D’autant que des entreprises hexagonales auraient pu se charger de cette campagne de vaccination. En effet, l’Etat a bien reçu une offre de service, dès le 30 novembre 2020, visant à vacciner 40 millions de Français dans les délais les plus courts possibles. En respectant « le protocole de sécurité sanitaire et la protection du personnel médical… en garantissant la sécurité et la traçabilité… »
Bref, un travail de pros « clé en main » proposé par l’UniHA, première centrale d’achats hospitaliers avec le concours d’un consortium de grandes entreprises françaises dont CapGemini Invent et GL Events.
Leurs atouts ? Ils sont énumérés dans le document adressé aux autorités françaises dès le mois de novembre 2020.

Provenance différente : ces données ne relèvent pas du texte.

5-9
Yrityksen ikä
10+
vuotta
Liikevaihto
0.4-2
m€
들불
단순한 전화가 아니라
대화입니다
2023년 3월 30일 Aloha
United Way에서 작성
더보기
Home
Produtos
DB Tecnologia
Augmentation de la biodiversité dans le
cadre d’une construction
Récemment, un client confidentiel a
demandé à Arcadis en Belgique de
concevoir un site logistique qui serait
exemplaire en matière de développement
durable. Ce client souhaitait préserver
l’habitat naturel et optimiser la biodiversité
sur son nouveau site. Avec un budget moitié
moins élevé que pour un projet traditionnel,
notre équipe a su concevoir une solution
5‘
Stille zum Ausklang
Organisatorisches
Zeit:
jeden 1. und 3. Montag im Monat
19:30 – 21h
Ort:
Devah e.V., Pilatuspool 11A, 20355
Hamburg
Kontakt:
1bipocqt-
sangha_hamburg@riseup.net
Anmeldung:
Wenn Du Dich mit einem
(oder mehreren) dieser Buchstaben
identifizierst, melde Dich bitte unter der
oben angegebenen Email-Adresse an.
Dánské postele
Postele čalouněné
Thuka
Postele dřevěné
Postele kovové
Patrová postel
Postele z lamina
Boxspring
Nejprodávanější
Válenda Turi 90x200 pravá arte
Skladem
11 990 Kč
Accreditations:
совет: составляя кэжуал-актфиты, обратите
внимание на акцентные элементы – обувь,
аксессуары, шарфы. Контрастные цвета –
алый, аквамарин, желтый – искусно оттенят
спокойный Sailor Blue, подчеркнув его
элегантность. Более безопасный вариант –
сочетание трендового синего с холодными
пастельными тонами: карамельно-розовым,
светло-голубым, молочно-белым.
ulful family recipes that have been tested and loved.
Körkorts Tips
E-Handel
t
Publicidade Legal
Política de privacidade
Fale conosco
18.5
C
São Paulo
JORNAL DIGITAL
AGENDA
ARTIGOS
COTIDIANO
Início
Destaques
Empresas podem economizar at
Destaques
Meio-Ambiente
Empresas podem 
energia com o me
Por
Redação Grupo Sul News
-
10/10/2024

Premier avantage : un interlocuteur unique pour l’État. Car ce consortium prend tout en charge depuis la négociation des vaccins (choix, prix, acheminement, stockage etc.) grâce à un réseau de sites en propre, d’une connaissance de l’écosystème en France, d’un savoir-faire technique intégré. Autres avantages : Il est capable de piloter et de coordonner toute la filière. Bref, il possède une expérience d’intégration de bout en bout.
L’ennui, c’est que l’Etat français a superbement ignoré cette offre de service hexagonale pourtant sérieuse et bien ficelée pour lui préférer des entreprises étrangères qui ne rendront pas le même service.
Pourquoi ? La réponse se trouve à l’Élysée.